(Provided entries begins)
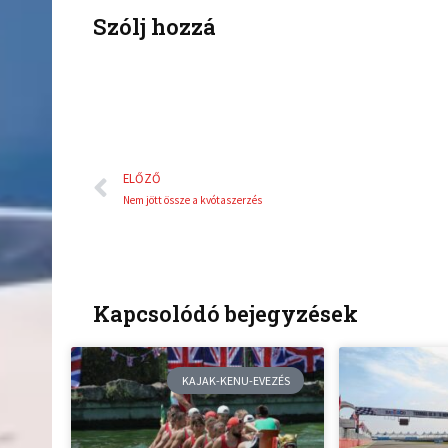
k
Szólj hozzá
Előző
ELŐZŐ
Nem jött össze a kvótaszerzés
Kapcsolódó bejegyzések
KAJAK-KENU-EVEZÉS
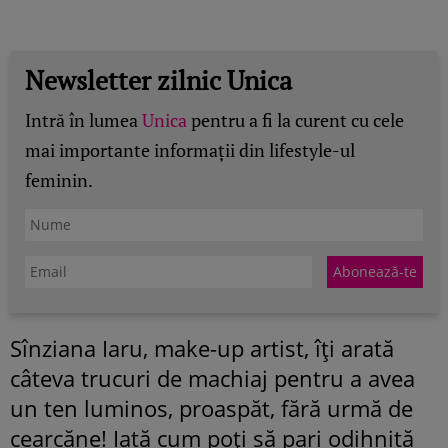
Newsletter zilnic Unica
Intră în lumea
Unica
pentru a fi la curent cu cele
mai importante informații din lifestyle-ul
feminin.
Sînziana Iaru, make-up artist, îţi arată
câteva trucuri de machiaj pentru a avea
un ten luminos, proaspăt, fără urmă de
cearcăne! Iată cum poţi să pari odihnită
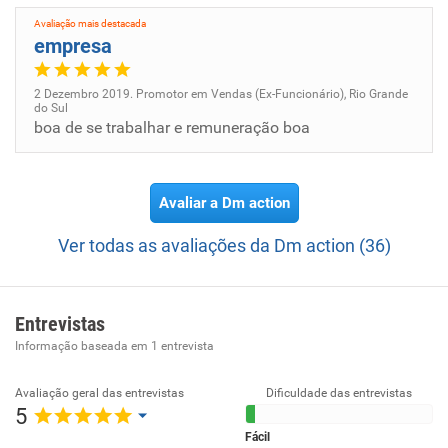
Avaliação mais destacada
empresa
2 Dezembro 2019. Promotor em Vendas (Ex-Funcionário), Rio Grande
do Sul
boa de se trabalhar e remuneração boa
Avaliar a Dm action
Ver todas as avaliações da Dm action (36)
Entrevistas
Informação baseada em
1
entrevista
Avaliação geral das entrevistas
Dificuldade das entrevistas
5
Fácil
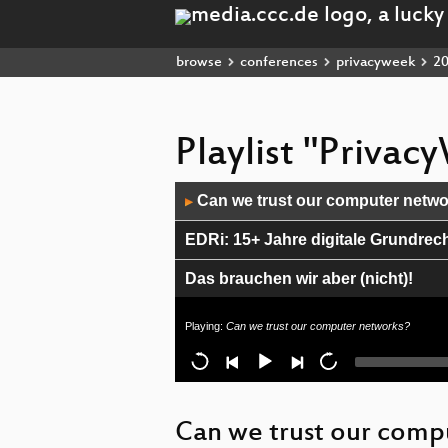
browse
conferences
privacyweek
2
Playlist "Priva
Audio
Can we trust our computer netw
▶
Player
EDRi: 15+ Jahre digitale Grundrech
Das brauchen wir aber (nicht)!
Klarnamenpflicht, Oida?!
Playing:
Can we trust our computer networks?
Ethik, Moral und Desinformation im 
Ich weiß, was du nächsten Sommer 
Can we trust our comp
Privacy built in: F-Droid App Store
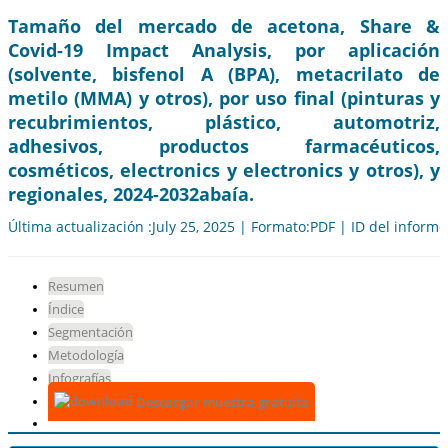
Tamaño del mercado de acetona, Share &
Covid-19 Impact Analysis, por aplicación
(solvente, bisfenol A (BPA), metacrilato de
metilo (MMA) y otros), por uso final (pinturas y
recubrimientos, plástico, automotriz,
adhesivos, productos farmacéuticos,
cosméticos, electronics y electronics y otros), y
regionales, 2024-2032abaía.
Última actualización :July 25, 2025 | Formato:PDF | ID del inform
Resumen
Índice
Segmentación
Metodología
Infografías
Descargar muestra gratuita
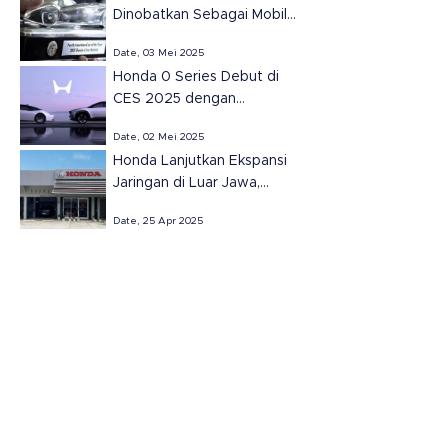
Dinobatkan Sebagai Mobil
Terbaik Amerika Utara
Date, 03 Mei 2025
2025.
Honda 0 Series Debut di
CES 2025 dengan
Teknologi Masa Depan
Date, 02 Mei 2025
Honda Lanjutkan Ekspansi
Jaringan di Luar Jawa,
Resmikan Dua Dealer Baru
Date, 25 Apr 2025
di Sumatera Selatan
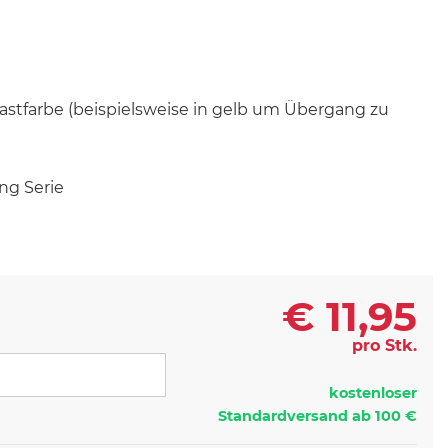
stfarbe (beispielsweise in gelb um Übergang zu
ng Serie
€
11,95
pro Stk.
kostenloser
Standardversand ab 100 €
(Provided entries ends)
● **Task**:
Set aside each line above that includes the string "Honda" and report it.

● **Your solution**:
Honda 0 Series Debut di
Honda Lanjutkan Ekspansi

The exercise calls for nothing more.